What to produce: Return the listing verbatim, images left out.

======

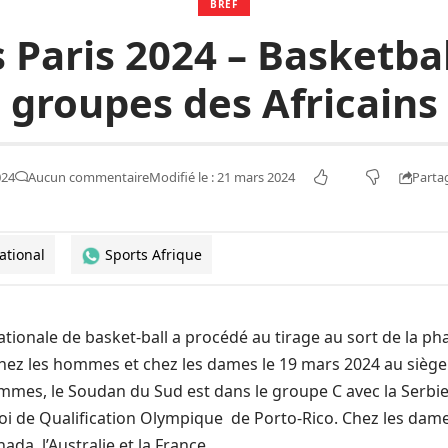
BREF
Paris 2024 – Basketball
groupes des Africains
Parta
024
Aucun commentaire
Modifié le : 21 mars 2024
ational
Sports Afrique
ationale de basket-ball a procédé au tirage au sort de la p
ez les hommes et chez les dames le 19 mars 2024 au siège 
ommes, le Soudan du Sud est dans le groupe C avec la Serbie, 
i de Qualification Olympique de Porto-Rico. Chez les dames
ada, l’Australie et la France.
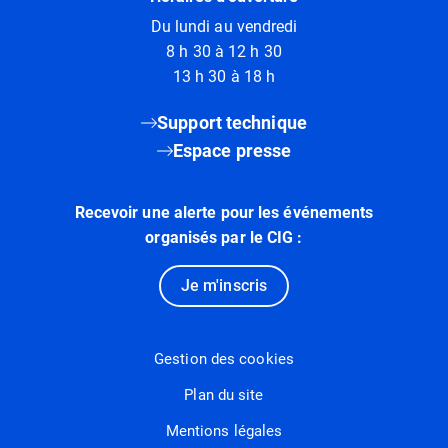
Du lundi au vendredi
8 h 30 à 12 h 30
13 h 30 à 18 h
Support technique
Espace presse
Recevoir une alerte pour les événements
organisés par le CIG :
Je m'inscris
Gestion des cookies
Plan du site
Mentions légales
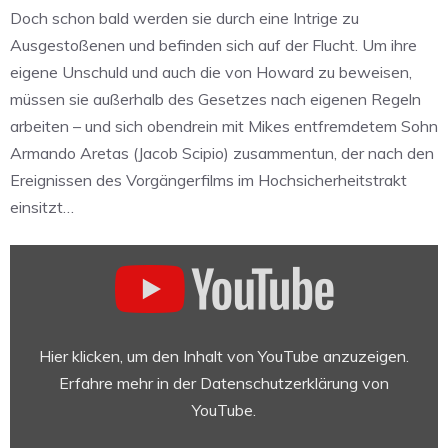
Doch schon bald werden sie durch eine Intrige zu
Ausgestoßenen und befinden sich auf der Flucht. Um ihre
eigene Unschuld und auch die von Howard zu beweisen,
müssen sie außerhalb des Gesetzes nach eigenen Regeln
arbeiten – und sich obendrein mit Mikes entfremdetem Sohn
Armando Aretas (Jacob Scipio) zusammentun, der nach den
Ereignissen des Vorgängerfilms im Hochsicherheitstrakt
einsitzt…
„Bad
Boys:
Ride
or
Die
Hier klicken, um den Inhalt von YouTube anzuzeigen.
–
Erfahre mehr in der
Datenschutzerklärung von
Offizieller
YouTube
.
Trailer
1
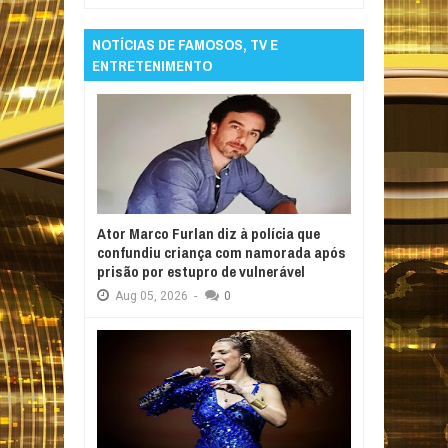
NOTÍCIAS DE FAMOSOS, TV E
ENTRETENIMENTO
Ator Marco Furlan diz à polícia que
confundiu criança com namorada após
prisão por estupro de vulnerável
Aug
05,
2026
-
0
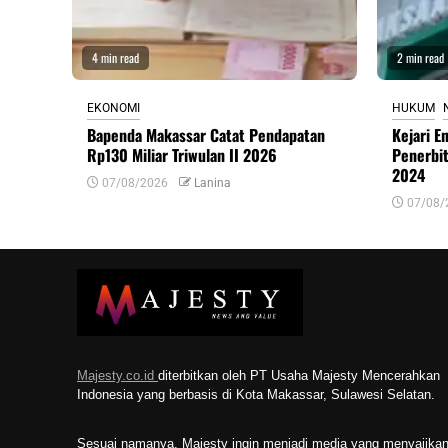
4 min read
2 min read
EKONOMI
HUKUM
Bapenda Makassar Catat Pendapatan
Kejari E
Rp130 Miliar Triwulan II 2026
Penerbi
2024
07/08/2026
Lanina
07/08/
Majesty.co.id
diterbitkan oleh PT Usaha Majesty Mencerahkan
Indonesia yang berbasis di Kota Makassar, Sulawesi Selatan.
Sesuai namanya, Majesty ingin menjadi media yang menyajika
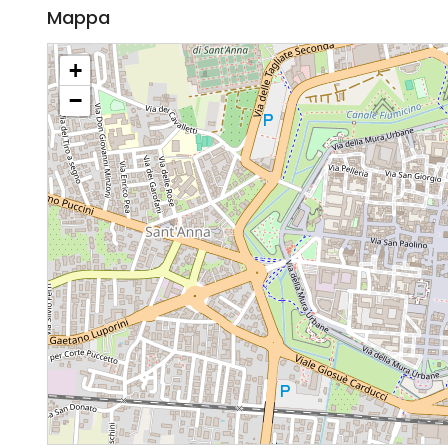
Mappa
+
−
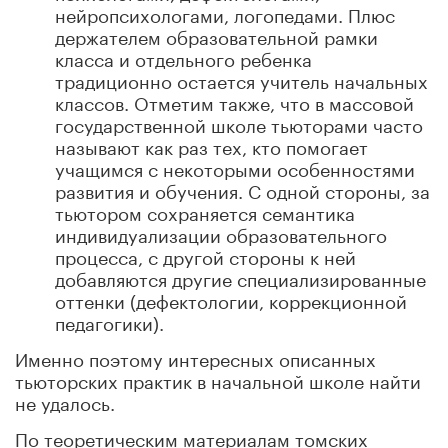
нейропсихологами, логопедами. Плюс
держателем образовательной рамки
класса и отдельного ребенка
традиционно остается учитель начальных
классов. Отметим также, что в массовой
государственной школе тьюторами часто
называют как раз тех, кто помогает
учащимся с некоторыми особенностями
развития и обучения. С одной стороны, за
тьютором сохраняется семантика
индивидуализации образовательного
процесса, с другой стороны к ней
добавляются другие специализированные
оттенки (дефектологии, коррекционной
педагогики).
Именно поэтому интересных описанных
тьюторских практик в начальной школе найти
не удалось.
По теоретическим материалам томских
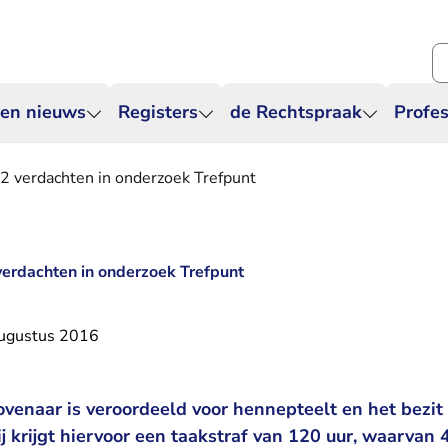
Zo
 en nieuws
Registers
de Rechtspraak
Profes
2 verdachten in onderzoek Trefpunt
verdachten in onderzoek Trefpunt
ugustus 2016
venaar is veroordeeld voor hennepteelt en het bezit
ij krijgt hiervoor een taakstraf van 120 uur, waarvan 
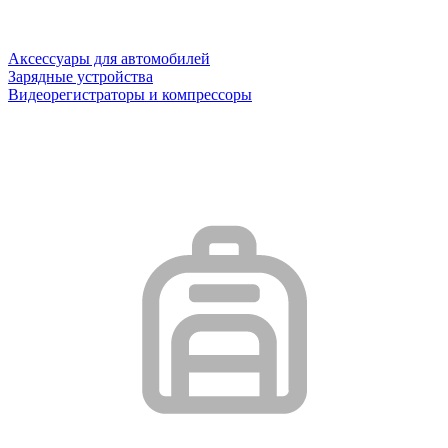
Аксессуары для автомобилей
Зарядные устройства
Видеорегистраторы и компрессоры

======

Answer box:
BREF
Paris 2024 – Basketball
groupes des Africains
Parta
024
Aucun commentaire
Modifié le : 21 mars 2024
ational
Sports Afrique
ationale de basket-ball a procédé au tirage au sort de la p
ez les hommes et chez les dames le 19 mars 2024 au siège 
ommes, le Soudan du Sud est dans le groupe C avec la Serbie, 
i de Qualification Olympique de Porto-Rico. Chez les dames
ada, l’Australie et la France.
Du lundi au vendredi
8 h 30 à 12 h 30
13 h 30 à 18 h
Support technique
Espace presse
Recevoir une alerte pour les événements
organisés par le CIG :
Je m'inscris
Gestion des cookies
Plan du site
Mentions légales
Doch schon bald werden sie durch eine Intrige zu
Ausgestoßenen und befinden sich auf der Flucht. Um ihre
eigene Unschuld und auch die von Howard zu beweisen,
müssen sie außerhalb des Gesetzes nach eigenen Regeln
arbeiten – und sich obendrein mit Mikes entfremdetem Sohn
Armando Aretas (Jacob Scipio) zusammentun, der nach den
Ereignissen des Vorgängerfilms im Hochsicherheitstrakt
einsitzt…
„Bad
Boys:
Ride
or
Die
Hier klicken, um den Inhalt von YouTube anzuzeigen.
–
Erfahre mehr in der
Datenschutzerklärung von
Offizieller
YouTube
.
Trailer
1
NOTÍCIAS DE FAMOSOS, TV E
ENTRETENIMENTO
Ator Marco Furlan diz à polícia que
confundiu criança com namorada após
prisão por estupro de vulnerável
Aug
05,
2026
-
0
4 min read
2 min read
EKONOMI
HUKUM
Bapenda Makassar Catat Pendapatan
Kejari E
Rp130 Miliar Triwulan II 2026
Penerbi
2024
07/08/2026
Lanina
07/08/
Majesty.co.id
diterbitkan oleh PT Usaha Majesty Mencerahkan
Indonesia yang berbasis di Kota Makassar, Sulawesi Selatan.
Sesuai namanya, Majesty ingin menjadi media yang menyajika
Mappa
+
−
нейропсихологами, логопедами. Плюс
держателем образовательной рамки
класса и отдельного ребенка
традиционно остается учитель начальных
классов. Отметим также, что в массовой
государственной школе тьюторами часто
называют как раз тех, кто помогает
учащимся с некоторыми особенностями
развития и обучения. С одной стороны, за
тьютором сохраняется семантика
индивидуализации образовательного
процесса, с другой стороны к ней
добавляются другие специализированные
оттенки (дефектологии, коррекционной
педагогики).
Именно поэтому интересных описанных
тьюторских практик в начальной школе найти
не удалось.
По теоретическим материалам томских
Zo
 en nieuws
Registers
de Rechtspraak
Profes
2 verdachten in onderzoek Trefpunt
verdachten in onderzoek Trefpunt
ugustus 2016
venaar is veroordeeld voor hennepteelt en het bezit
ij krijgt hiervoor een taakstraf van 120 uur, waarvan 
Аксессуары для автомобилей
Зарядные устройства
Видеорегистраторы и компрессоры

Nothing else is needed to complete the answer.